В эпоху Рабле мир средневековья переживал определенный кризис. В связи с чем возник шанс отхода от вертикальной модели мира к новой модели, в которой ведущая роль принадлежала
Итак, основание говорить о сложном отношении Бахтина к христианству, как представляется, налицо. Перейдем теперь к вопросу о том, есть ли у нас основания настаивать на нелюбви Бахтина к коммунизму.
Начнем с того, что Бахтин не принял Октябрь 1917 года. О себе Бахтин рассказывает (см. журнал «Человек», № 4, 1993 г.), что он из потомственной семьи банкиров. Его дед организовал Орловский банк, просуществовавший до революции. Отец, являясь управляющим одного из частных банков, в течение многих лет избирался членом Орловской городской думы. Дядя «до революции был в Орле городским головой». Огромный орловский дом, где прошло детство Бахтина, «находился в одном из самых дорогих районов». Детей всячески приобщали к миру науки и искусства; благодаря замечательной гувернантке-немке, Бахтин с детства прекрасно знал немецкий. Да и французский тоже.

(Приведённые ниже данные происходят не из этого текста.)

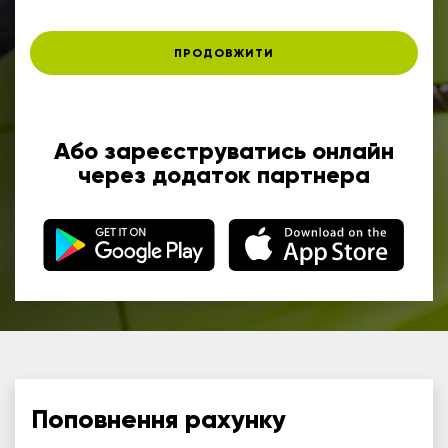
ПРОДОВЖИТИ
Або зареєструватись онлайн
через додаток партнера
Поповнення рахунку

Однако выводить неприятие Бахтиным Октября 1917-го из его социального благополучия было бы упрощением — ведь многие представители привилегированных слоев населения России революцию и коммунизм приняли. Принципиальным тут, на мой взгляд, является отношение Бахтина к вовлеченным в революцию человеческим массам. Если исходить из концепции народной смеховой культуры (правда, получившей оформление гораздо позже описываемого периода), из апелляции к народной стихии, в недрах которой происходит отмирание старого и рождение нового, к правоте и правде клубящегося на площади народа, — эти самые массы должны были бы вызывать у Бахтина хоть толику симпатии. И что же?
Александр Блок, принявший революцию, и Марина Цветаева, не принявшая ее, несмотря на противоположное отношение к революции, чувствовали огромный творческий потенциал революционных народных масс. И черпали из этого источника вдохновение. А Бахтин? «…Мы были настроены очень пессимистически: мы считали, что дело кончено. Кончено. Монархию нельзя восстановить, да и некому… Что неизбежно победят вот эти самые массы солдат, крестьян в солдатских шинелях, которым ничего не дорого, пролетариат, который не исторический класс, у него нет никаких ценностей, ничего у него нет. Всю жизнь он боролся только за очень узкие материальные блага…» Итак, революционные массы, в оценке Бахтина, — это люди без ценностей, которые борются исключительно за «очень узкие материальные блага»…Короче, шариковы торжествуют.
Дальнейшие перипетии биографии Бахтина прямо вытекают из его непринятия революции. В двадцатые годы Бахтин приобрел репутацию «политически неблагонадежного». В 1928 году, уже имея за плечами публикацию книги «Проблемы творчества Достоевского», был арестован как член «подпольной контрреволюционной организации правой интеллигенции под названием «Воскресенье». По приговору должен был отправиться в Соловецкий лагерь, но после смягчения приговора оказался в казахстанском Кустанае. Именно здесь он делает первые наброски к диссертации о творчестве Франсуа Рабле, которая в дальнейшем ляжет в основу его книги.